** Exercise prompt **
Collect all lines from the records below that include the word "ketika".

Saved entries

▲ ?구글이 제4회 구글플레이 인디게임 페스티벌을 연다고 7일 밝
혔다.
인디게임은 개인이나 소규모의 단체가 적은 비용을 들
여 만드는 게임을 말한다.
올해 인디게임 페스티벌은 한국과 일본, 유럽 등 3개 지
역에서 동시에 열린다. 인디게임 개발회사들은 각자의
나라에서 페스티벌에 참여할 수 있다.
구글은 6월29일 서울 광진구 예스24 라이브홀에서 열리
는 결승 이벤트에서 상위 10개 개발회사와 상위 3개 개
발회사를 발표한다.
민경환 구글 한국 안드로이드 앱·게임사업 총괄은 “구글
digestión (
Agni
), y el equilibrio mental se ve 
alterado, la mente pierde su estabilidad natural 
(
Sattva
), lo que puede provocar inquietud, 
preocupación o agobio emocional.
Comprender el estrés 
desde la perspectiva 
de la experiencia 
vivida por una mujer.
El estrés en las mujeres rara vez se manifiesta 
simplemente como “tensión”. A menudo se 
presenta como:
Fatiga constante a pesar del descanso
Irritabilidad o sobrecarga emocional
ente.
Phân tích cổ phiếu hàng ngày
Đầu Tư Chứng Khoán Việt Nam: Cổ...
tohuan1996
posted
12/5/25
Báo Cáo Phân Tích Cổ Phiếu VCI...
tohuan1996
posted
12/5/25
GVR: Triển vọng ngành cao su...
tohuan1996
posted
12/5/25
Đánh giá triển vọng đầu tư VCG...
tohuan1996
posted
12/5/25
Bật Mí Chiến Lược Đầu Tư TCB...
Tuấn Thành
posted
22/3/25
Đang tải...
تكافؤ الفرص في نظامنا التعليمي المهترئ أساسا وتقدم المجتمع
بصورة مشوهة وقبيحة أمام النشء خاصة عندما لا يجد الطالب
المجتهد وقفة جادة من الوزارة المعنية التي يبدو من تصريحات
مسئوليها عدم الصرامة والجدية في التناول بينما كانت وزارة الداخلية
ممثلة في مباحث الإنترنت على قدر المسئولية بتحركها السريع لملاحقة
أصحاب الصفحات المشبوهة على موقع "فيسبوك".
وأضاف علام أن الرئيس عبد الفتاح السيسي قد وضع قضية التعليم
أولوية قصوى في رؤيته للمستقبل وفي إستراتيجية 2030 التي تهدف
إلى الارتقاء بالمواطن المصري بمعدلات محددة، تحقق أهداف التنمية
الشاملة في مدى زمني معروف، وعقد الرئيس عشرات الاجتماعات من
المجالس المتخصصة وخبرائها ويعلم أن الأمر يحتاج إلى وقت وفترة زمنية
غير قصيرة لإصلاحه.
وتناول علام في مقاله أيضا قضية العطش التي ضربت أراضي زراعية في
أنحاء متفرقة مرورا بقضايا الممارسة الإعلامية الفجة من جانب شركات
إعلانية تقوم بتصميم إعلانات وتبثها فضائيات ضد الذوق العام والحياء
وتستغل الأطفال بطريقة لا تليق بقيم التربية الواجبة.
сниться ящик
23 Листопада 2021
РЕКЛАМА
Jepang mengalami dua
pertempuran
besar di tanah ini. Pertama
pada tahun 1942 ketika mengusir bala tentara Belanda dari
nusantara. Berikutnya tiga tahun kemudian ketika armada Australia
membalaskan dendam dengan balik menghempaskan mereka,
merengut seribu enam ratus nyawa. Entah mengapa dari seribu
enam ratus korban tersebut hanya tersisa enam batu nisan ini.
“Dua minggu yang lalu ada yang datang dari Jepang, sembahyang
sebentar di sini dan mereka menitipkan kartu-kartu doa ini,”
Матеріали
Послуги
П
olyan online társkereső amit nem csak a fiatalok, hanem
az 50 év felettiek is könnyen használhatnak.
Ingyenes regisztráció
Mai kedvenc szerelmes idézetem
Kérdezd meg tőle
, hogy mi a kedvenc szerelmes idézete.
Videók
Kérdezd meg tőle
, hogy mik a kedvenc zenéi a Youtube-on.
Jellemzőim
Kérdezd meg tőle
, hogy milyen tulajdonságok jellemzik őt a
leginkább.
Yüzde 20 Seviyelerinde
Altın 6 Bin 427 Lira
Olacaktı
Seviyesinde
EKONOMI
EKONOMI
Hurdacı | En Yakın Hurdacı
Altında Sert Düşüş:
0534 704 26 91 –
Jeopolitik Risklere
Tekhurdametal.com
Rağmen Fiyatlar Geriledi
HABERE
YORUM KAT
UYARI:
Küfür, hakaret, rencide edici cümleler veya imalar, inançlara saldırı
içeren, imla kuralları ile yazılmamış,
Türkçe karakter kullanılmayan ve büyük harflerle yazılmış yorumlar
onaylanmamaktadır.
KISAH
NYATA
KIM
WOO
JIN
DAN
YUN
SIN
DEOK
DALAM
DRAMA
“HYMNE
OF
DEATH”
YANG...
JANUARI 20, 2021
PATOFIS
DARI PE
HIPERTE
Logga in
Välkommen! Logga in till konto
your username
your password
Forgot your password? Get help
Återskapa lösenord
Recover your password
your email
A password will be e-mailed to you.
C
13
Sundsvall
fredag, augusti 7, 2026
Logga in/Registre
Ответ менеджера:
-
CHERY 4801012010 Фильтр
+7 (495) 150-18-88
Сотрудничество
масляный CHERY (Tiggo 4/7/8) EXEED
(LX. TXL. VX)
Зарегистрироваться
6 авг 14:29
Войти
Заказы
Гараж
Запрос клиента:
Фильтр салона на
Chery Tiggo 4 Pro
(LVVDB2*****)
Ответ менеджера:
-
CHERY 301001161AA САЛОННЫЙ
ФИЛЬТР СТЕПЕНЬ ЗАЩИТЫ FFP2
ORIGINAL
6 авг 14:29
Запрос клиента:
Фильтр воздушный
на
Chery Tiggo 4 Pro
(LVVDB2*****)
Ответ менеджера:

** Written response **
pada tahun 1942 ketika mengusir bala tentara Belanda dari
nusantara. Berikutnya tiga tahun kemudian ketika armada Australia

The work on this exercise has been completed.